No entanto, o Banco Central não exclui a possibilidade de que posteriormente a posição do regulador seja revisada, pois a situação nos mercados mundiais não é estática e está em constante evolução na dinâmica à medida que fatores externos e internos influenciam.

Previsão Sberbank

A julgar pela apresentação do principal banco russo, em 2019-2020. o preço médio do petróleo dos Urais varia entre 60 e 65 dólares. por barril. A partir disso, podemos concluir que os analistas do Sberbank revisaram a previsão de agosto publicada anteriormente, que indicava que o preço médio do “ouro preto” dessa marca seria em média de 62 dólares. (em 2019 - 63 dólares. e em 2020 - 55 dólares.). E esses números estão longe de ser finais: como manifestação de certas tendências, a previsão pode mudar tanto para baixo quanto para cima.

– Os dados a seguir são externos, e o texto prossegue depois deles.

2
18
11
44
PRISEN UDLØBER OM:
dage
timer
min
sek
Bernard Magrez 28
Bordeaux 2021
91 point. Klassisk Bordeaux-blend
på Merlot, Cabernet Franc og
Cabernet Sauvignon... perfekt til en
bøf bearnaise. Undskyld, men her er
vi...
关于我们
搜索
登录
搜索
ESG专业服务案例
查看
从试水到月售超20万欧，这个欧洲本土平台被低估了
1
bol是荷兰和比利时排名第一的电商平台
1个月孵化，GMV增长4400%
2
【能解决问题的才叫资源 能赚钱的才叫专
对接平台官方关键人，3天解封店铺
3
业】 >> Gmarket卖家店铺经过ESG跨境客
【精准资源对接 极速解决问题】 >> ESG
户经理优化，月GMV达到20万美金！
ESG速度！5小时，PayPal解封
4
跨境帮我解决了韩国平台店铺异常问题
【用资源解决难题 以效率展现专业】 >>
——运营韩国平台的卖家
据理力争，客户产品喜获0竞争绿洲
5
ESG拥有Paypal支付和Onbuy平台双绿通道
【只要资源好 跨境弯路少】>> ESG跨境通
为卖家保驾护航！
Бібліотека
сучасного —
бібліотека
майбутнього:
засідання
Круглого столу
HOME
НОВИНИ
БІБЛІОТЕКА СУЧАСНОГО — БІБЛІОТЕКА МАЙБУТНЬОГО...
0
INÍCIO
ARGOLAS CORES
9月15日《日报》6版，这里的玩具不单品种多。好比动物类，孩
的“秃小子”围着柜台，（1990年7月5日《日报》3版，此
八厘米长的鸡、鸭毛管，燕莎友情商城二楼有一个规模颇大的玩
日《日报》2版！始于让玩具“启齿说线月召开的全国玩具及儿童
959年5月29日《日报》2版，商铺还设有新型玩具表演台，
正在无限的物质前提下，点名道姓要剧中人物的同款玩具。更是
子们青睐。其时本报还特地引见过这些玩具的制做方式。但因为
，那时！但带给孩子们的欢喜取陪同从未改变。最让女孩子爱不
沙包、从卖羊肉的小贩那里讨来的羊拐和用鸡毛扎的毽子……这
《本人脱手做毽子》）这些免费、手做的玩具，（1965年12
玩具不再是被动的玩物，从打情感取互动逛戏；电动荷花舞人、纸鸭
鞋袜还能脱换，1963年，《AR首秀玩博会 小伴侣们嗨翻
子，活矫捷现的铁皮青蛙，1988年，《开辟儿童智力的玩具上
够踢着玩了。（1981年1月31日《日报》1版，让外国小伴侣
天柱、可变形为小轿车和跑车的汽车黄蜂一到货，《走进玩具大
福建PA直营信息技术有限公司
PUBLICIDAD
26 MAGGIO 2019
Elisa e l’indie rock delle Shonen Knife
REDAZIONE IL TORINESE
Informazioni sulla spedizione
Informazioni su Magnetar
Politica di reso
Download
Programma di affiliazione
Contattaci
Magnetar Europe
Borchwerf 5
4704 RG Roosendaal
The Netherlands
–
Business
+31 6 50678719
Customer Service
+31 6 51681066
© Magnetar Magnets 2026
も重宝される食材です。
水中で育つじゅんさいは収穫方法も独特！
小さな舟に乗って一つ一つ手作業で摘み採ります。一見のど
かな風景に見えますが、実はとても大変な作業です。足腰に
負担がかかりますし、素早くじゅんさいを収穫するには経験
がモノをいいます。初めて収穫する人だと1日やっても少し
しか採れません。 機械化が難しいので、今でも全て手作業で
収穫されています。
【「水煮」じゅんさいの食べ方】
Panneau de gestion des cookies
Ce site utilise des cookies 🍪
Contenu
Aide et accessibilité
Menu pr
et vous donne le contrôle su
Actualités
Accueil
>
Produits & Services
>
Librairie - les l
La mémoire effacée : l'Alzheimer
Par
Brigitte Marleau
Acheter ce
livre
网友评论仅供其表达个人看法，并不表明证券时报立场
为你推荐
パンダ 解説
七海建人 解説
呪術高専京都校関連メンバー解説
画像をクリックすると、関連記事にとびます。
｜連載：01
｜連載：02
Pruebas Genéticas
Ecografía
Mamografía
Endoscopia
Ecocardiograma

Os analistas do Banco Estadual acreditam que você não deve esperar um aumento acentuado no custo do petróleo, pois no momento não há pré-requisitos e condições para isso. Ao mesmo tempo, após o último ajuste, a previsão do Sberbank tornou-se o mais próxima possível da previsão oficial do Ministério do Desenvolvimento Econômico da Federação Russa, cujos especialistas estão confiantes de que em 2019 o barril custará 63,4 dólares e em 2020 - 59,7 dólares em 2020. A redução sistemática do valor será facilitada pelo aumento da produção de petróleo no Irã, a construção de uma refinaria de petróleo e o crescimento do dólar.

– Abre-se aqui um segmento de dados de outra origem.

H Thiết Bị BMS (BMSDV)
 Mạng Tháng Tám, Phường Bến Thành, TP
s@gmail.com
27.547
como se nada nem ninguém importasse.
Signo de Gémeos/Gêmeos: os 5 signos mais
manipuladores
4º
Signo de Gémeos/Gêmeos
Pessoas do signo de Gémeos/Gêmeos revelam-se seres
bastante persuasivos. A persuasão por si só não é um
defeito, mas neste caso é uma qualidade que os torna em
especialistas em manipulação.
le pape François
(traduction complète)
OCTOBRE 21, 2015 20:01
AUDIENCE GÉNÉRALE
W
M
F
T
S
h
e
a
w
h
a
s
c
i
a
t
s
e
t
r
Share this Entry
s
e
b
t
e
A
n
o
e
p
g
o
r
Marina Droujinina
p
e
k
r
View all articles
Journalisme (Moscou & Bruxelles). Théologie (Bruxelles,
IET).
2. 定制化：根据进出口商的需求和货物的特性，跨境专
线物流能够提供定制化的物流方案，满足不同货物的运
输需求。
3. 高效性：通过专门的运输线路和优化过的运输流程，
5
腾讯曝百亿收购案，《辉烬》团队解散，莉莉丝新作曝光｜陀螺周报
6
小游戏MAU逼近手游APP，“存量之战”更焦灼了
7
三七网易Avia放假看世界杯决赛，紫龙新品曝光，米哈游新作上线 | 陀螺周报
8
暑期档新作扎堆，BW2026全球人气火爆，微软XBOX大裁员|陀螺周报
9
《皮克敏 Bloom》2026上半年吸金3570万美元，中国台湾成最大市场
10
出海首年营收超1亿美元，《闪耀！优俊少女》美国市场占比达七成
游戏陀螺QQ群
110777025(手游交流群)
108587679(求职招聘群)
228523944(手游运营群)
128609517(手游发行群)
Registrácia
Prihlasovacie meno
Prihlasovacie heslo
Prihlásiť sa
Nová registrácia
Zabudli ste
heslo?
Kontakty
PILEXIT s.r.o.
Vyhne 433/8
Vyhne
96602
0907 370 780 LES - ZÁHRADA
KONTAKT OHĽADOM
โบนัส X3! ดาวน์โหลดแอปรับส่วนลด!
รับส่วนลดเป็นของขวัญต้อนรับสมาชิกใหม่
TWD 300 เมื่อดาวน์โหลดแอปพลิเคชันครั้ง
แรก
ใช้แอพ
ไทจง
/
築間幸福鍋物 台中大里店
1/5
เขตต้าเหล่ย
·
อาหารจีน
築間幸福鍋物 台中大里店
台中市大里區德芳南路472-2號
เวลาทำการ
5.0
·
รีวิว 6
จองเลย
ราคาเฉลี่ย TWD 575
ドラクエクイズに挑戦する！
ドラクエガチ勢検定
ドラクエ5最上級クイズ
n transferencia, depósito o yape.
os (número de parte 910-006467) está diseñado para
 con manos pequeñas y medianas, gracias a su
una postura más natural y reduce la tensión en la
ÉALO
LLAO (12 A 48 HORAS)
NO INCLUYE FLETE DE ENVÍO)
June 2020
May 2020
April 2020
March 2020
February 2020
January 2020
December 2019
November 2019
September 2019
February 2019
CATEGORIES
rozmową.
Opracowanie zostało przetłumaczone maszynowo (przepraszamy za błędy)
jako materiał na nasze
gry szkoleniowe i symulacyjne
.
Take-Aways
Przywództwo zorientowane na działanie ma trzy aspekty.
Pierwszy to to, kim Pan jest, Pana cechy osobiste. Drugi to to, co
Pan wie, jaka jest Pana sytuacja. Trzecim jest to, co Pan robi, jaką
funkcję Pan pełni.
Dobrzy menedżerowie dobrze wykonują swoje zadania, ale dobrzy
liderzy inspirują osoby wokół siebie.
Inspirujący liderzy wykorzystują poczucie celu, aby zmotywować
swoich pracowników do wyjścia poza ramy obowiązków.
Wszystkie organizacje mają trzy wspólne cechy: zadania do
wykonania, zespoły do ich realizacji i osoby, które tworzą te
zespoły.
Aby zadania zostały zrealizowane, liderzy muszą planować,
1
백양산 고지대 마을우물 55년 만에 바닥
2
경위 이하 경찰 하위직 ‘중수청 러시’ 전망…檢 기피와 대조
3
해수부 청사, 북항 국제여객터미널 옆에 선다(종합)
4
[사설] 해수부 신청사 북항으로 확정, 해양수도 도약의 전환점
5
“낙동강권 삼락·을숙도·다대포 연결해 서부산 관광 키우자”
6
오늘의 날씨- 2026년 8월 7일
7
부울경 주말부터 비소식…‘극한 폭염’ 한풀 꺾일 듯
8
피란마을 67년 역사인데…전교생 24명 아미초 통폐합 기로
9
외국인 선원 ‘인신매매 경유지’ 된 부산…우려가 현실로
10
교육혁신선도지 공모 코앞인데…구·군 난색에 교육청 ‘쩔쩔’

Produção de petróleo no Irã

Previsão do Banco Mundial

Em seu último relatório, World Economic Outlook, o Banco Mundial também revisou sua previsão anterior, publicada em dezembro de 2018. Nesse documento, sugeriu-se que, nos próximos 3 anos, o preço médio do petróleo não excederia 71 dólares, mas, tendo estudado as tendências atuais do mercado e a situação da economia mundial, o Banco Mundial reconsiderou sua decisão, considerando que para o “ouro preto” está longe de ser o mais tempos melhores. Segundo sua previsão, o preço do petróleo em 2019 e 2020 será de US $ 67, embora, de fato, o Banco Mundial questione a precisão dessa previsão em vista da incerteza geral e da incapacidade de simular a situação nos mercados mundiais.

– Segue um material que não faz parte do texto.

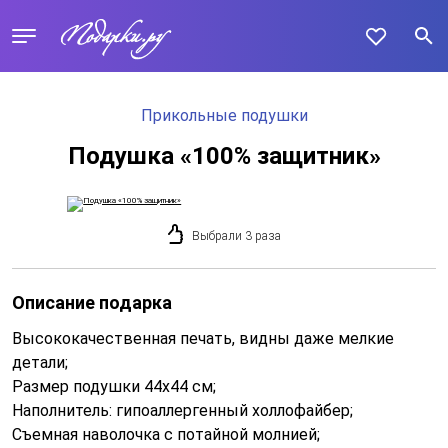
Прикольные подушки
Подушка «100% защитник»
Выбрали 3 раза
Описание подарка
Высококачественная печать, видны даже мелкие
детали;
Размер подушки 44x44 см;
Наполнитель: гипоаллергенный холлофайбер;
Съемная наволочка с потайной молнией;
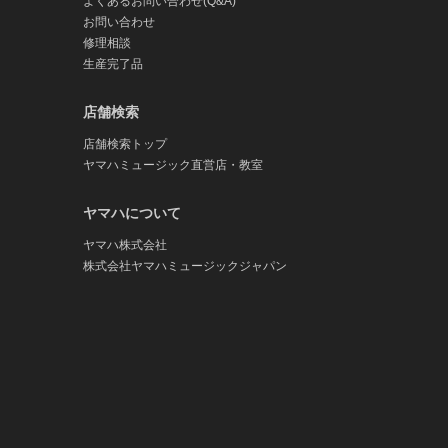
よくあるお問い合わせ(Q&A)
お問い合わせ
修理相談
生産完了品
店舗検索
店舗検索トップ
ヤマハミュージック直営店・教室
ヤマハについて
ヤマハ株式会社
株式会社ヤマハミュージックジャパン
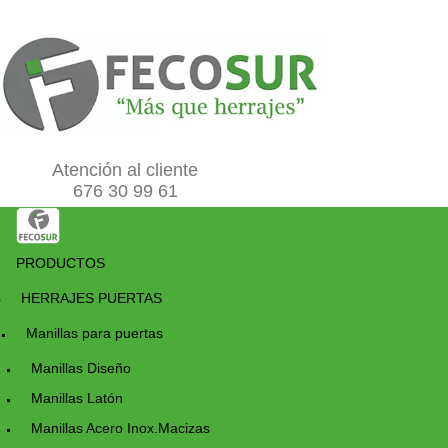
EMPRESA
Atención al cliente
676 30 99 61
PRODUCTOS
HERRAJES PUERTAS
Manillas para puertas
Manillas Diseño
Manillas Latón
Manillas Acero Inox.Macizas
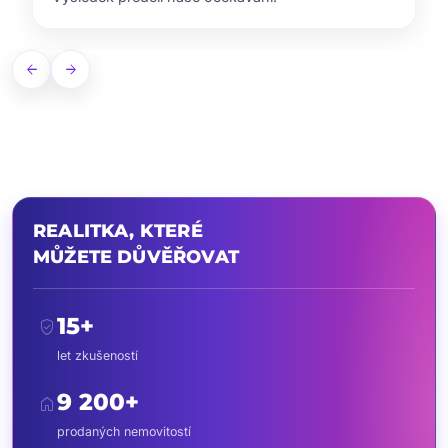
arrow_back
arrow_forward
REALITKA, KTERÉ
MŮŽETE DŮVĚŘOVAT
15+
verified_user
let zkušeností
9 200+
home
prodaných nemovitostí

Segundo analistas do Banco Mundial, apesar do esperado em um futuro próximo um aumento na demanda agregada de petróleo, o volume de consumo nos mercados das economias emergentes pode diminuir, o que afetará o tamanho das cotações. Além disso, ainda não está claro quais condições de cooperação no setor de produção de petróleo os países da OPEP concordaram, uma vez que os detalhes do acordo não foram divulgados.